**What needs to be done**
Could you restate word for word every line from the one containing "Segment regions of" to the end of the data below, pictures excluded?

-.-.-

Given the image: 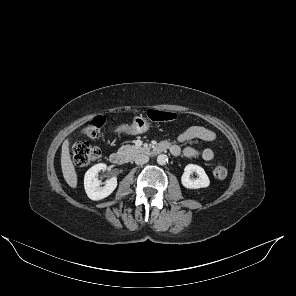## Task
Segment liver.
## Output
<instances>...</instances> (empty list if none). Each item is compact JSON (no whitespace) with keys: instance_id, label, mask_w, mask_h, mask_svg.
Segmentation results:
<instances>
[{"instance_id":"liver-1","label":"liver","mask_w":296,"mask_h":296,"mask_svg":"<svg viewBox=\"0 0 296 296\" xmlns=\"http://www.w3.org/2000/svg\"><path fill=\"white\" fill-rule=\"evenodd\" d=\"M61 168H62L63 177L67 182V184L72 188H76L77 173L75 171V167L71 160L68 139H66L62 144Z\"/></svg>"}]
</instances>
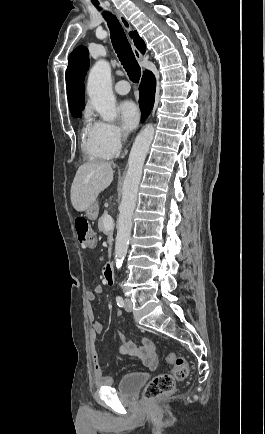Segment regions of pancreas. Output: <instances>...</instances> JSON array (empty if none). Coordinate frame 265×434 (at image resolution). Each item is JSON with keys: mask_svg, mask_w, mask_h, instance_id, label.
Returning a JSON list of instances; mask_svg holds the SVG:
<instances>
[{"mask_svg": "<svg viewBox=\"0 0 265 434\" xmlns=\"http://www.w3.org/2000/svg\"><path fill=\"white\" fill-rule=\"evenodd\" d=\"M104 216H107V212L105 210L102 218H99L98 220V228H99V232H103V234H106V236H108V244H109V254L111 252V248H112V242H113V228L112 230H106L105 226H104Z\"/></svg>", "mask_w": 265, "mask_h": 434, "instance_id": "1", "label": "pancreas"}]
</instances>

-.-.-

**Answer box**
Segment regions of pancreas. Output: <instances>...</instances> JSON array (empty if none). Coordinate frame 265×434 (at image resolution). Each item is JSON with keys: mask_svg, mask_w, mask_h, instance_id, label.
Returning a JSON list of instances; mask_svg holds the SVG:
<instances>
[{"mask_svg": "<svg viewBox=\"0 0 265 434\" xmlns=\"http://www.w3.org/2000/svg\"><path fill=\"white\" fill-rule=\"evenodd\" d=\"M104 216H107V212L105 210L102 218H99L98 220V228H99V232H103V234H106V236H108V244H109V254L111 252V248H112V242H113V228L112 230H106L105 226H104Z\"/></svg>", "mask_w": 265, "mask_h": 434, "instance_id": "1", "label": "pancreas"}]
</instances>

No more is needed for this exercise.